FIG. 1. Flow chart of the study showing the impact of hot flashes on health-related quality of life.

Oral or transdermal estrogen is a drug of choice for hot flashes and other menopausal symptoms. Estrogen-only therapy is applicable for hysterectomized women, whereas nonhysterectomized women must combine estrogen with a progestin for endometrial protection. Progestin may, however, oppose or even eliminate the positive effects of estrogen.9,10 In this regard, medroxyprogesterone acetate (MPA), which was combined with conjugated equine estrogens in the Women’s Health Initiative trial,8 has been most discussed because MPA may worsen cognitive function.11 The effect of different hormonal regimens on HRQL is poorly understood. We analyzed the impact of hot flashes on HRQL, general health, and sexual well-being within the first 6 to 36 months after menopause. The women were classified into those with or without hot flashes and treated with transdermal or oral HT, with or without MPA, in a randomized placebo-controlled trial for 6 months to see how the treatments affect life quality variables in these women.
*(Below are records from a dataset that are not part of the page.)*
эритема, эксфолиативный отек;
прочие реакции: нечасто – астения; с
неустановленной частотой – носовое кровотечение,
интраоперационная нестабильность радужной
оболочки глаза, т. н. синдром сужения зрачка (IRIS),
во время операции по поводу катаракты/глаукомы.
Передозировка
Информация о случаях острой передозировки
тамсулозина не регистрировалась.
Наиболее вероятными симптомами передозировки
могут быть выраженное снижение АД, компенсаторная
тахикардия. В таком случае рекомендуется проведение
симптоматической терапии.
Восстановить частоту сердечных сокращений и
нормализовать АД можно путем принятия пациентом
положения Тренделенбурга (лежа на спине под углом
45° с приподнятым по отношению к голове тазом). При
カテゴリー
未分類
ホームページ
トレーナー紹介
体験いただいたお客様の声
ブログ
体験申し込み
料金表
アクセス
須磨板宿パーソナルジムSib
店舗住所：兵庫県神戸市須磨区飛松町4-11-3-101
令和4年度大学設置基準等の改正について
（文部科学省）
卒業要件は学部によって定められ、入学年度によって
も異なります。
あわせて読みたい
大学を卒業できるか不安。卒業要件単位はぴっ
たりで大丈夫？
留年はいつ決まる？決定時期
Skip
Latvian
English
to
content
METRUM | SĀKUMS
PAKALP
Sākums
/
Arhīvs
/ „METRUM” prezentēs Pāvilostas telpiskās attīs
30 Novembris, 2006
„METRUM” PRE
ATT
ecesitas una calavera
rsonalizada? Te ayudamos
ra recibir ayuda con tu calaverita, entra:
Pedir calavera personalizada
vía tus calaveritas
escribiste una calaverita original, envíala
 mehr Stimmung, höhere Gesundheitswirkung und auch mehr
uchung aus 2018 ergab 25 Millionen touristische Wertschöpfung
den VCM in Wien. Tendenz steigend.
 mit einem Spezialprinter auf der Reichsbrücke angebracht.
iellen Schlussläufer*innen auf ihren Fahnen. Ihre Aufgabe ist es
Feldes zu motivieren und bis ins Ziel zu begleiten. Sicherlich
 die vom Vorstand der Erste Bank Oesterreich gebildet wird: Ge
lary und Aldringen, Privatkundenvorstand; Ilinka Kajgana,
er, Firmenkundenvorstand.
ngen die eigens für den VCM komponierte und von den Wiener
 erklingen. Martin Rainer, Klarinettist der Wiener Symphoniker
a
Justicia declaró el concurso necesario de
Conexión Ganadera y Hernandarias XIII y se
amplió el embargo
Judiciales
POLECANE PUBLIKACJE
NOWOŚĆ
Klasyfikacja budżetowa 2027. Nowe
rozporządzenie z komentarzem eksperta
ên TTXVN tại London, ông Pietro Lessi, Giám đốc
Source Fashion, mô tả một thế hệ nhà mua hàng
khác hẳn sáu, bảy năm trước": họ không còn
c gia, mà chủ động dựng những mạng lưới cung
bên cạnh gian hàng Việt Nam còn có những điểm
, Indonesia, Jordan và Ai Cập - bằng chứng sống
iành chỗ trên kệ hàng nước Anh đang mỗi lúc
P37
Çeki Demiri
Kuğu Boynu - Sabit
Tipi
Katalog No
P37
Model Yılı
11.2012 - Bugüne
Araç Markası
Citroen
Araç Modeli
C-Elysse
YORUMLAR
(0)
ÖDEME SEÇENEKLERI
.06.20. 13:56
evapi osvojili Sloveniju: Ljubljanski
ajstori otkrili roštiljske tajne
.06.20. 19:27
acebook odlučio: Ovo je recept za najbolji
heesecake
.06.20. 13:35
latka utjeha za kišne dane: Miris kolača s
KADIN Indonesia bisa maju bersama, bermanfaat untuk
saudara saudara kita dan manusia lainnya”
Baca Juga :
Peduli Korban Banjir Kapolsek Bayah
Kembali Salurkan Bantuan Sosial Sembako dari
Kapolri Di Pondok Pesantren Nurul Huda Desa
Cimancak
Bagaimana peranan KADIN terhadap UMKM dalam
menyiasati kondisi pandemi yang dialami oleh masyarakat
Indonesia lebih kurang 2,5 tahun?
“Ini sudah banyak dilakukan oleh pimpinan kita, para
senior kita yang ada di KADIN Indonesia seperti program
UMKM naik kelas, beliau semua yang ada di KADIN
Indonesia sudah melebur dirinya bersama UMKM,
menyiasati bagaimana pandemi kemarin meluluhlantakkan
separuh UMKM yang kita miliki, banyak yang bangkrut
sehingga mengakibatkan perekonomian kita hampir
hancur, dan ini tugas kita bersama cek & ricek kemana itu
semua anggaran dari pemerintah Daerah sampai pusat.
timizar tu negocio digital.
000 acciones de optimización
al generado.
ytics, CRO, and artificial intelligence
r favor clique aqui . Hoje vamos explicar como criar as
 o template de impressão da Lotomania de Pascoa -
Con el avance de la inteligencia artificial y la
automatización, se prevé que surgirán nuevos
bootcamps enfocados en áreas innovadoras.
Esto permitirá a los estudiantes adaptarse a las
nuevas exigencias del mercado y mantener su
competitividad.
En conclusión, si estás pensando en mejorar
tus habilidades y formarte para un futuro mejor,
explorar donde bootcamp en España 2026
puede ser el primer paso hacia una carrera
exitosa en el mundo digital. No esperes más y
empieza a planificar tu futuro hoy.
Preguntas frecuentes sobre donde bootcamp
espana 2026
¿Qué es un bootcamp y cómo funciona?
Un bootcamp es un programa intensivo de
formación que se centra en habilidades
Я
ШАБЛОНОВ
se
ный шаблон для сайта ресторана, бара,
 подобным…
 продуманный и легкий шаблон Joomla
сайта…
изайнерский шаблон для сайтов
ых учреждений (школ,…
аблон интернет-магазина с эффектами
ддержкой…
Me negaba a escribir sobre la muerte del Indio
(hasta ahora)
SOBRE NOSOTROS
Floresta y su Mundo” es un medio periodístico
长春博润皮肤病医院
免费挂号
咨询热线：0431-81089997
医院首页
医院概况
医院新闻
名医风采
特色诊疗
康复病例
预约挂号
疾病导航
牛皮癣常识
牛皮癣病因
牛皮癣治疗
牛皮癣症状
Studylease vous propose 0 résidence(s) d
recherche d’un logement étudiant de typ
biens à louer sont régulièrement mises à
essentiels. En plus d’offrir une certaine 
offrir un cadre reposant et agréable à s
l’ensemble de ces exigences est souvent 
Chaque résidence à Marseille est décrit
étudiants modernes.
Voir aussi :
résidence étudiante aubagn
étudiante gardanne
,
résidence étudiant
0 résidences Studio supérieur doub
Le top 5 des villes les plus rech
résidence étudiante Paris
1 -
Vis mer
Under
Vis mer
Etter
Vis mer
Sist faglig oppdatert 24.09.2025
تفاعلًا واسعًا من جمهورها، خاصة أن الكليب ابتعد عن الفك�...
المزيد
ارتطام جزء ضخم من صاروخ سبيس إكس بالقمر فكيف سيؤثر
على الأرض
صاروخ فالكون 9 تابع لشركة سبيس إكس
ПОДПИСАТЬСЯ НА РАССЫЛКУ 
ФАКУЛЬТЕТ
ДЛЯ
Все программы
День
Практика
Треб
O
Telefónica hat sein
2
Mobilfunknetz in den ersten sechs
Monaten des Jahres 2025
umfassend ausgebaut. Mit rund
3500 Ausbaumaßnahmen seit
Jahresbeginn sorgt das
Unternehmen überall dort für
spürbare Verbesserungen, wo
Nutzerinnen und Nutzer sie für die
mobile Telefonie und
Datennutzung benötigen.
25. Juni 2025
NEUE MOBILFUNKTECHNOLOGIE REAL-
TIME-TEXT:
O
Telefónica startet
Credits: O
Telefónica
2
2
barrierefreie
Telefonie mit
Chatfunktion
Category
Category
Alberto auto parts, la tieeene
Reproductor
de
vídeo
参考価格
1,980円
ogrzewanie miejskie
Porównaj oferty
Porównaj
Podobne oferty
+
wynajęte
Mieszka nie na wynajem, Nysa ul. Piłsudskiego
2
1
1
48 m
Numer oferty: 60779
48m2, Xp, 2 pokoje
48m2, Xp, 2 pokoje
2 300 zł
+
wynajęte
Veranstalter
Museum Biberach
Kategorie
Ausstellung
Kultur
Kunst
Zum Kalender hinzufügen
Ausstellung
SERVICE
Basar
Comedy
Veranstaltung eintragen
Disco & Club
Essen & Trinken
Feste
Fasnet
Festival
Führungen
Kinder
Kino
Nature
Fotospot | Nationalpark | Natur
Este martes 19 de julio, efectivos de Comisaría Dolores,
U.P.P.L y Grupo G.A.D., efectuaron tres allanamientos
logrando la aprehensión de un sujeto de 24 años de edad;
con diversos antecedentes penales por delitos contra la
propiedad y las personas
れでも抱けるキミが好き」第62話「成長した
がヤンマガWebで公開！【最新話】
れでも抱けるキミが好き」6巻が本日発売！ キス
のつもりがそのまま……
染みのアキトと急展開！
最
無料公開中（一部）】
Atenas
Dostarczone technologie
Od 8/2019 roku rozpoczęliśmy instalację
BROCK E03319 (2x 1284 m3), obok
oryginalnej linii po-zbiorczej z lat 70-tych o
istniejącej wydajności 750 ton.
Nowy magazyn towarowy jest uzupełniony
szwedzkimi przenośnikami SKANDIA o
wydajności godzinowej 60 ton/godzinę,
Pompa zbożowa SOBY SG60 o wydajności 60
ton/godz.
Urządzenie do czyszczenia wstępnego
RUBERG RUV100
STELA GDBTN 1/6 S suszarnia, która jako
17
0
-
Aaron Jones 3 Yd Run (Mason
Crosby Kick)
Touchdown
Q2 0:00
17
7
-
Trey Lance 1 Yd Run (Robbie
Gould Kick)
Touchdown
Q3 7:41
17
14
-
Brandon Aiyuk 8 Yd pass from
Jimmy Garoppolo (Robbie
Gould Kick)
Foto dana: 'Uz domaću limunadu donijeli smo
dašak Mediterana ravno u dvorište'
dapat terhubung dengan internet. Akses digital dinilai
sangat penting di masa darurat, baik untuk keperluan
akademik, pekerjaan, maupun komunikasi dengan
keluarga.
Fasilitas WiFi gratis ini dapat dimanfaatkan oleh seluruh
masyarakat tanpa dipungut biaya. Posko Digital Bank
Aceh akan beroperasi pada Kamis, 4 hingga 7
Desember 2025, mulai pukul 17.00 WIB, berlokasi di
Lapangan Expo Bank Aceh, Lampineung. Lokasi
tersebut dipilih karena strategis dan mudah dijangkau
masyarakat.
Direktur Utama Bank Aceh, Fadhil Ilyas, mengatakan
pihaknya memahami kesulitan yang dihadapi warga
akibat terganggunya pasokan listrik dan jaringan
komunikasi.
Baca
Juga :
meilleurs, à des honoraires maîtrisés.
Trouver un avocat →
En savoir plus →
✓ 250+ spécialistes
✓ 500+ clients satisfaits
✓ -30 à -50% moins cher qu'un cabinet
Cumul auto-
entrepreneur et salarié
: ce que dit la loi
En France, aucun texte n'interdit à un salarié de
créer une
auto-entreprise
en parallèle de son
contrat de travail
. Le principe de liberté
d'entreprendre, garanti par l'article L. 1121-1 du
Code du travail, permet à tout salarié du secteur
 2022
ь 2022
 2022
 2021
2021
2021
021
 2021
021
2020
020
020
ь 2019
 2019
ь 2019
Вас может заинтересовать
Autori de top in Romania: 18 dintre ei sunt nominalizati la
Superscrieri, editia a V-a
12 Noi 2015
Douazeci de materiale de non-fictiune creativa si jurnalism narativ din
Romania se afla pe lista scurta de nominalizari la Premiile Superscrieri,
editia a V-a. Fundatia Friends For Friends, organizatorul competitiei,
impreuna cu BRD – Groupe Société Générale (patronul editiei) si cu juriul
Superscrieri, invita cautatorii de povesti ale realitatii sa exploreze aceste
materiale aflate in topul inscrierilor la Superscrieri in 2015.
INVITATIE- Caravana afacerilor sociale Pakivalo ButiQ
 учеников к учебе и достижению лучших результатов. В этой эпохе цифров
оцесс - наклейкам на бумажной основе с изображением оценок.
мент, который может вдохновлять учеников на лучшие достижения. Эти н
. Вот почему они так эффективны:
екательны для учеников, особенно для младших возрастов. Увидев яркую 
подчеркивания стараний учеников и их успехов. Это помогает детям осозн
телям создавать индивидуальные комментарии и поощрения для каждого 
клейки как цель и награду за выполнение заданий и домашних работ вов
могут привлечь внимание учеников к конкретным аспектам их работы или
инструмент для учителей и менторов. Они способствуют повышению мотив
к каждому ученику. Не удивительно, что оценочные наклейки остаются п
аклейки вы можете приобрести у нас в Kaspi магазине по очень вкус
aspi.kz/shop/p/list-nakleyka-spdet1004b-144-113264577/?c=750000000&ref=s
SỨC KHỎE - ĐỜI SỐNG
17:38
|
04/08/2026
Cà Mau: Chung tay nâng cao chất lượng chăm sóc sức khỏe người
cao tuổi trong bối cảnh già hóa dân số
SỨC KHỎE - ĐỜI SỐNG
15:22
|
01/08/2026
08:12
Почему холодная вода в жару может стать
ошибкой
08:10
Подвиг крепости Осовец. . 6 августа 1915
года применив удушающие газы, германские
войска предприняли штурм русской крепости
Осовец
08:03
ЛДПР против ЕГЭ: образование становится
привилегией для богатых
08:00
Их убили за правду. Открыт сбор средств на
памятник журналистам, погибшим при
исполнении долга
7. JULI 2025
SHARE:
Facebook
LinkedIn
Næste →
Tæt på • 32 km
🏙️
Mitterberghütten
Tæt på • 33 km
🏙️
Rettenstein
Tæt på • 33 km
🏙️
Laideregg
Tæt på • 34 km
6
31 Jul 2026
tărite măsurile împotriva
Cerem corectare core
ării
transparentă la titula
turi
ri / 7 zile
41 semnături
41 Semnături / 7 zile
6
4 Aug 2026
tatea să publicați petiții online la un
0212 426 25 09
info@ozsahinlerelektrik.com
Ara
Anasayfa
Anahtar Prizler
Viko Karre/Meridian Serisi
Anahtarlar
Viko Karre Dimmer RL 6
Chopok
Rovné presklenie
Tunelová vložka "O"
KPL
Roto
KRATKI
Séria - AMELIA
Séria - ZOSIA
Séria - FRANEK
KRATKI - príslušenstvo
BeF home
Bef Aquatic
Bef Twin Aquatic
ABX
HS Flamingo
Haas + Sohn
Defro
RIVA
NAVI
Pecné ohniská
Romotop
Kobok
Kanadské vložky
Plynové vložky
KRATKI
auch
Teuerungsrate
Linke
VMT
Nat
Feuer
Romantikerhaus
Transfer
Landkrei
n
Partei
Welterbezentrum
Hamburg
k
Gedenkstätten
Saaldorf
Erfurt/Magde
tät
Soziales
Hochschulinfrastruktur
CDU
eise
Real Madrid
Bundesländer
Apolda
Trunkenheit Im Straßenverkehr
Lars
METHODS Study population A total of 150 postmenopausal women (mean [SD] age, 53.2 [0.2] y; mean [SD] time since menopause, 19.5 [0.8] mo) were included in the trial, as reported previously.12 The women received oral and written information about the study, and they all agreed to take part in the forthcoming HT trial regardless of their symptoms. This study was approved by the Helsinki University Women’s Hospital ethics committee and registered with the National Agency for Medicine (EudraCT 2004-005091-16) and the US National Institutes of Health Clinical Registry (NCT00668603). The study was conducted according to the principles of Good Clinical Practice and the Declaration of Helsinki.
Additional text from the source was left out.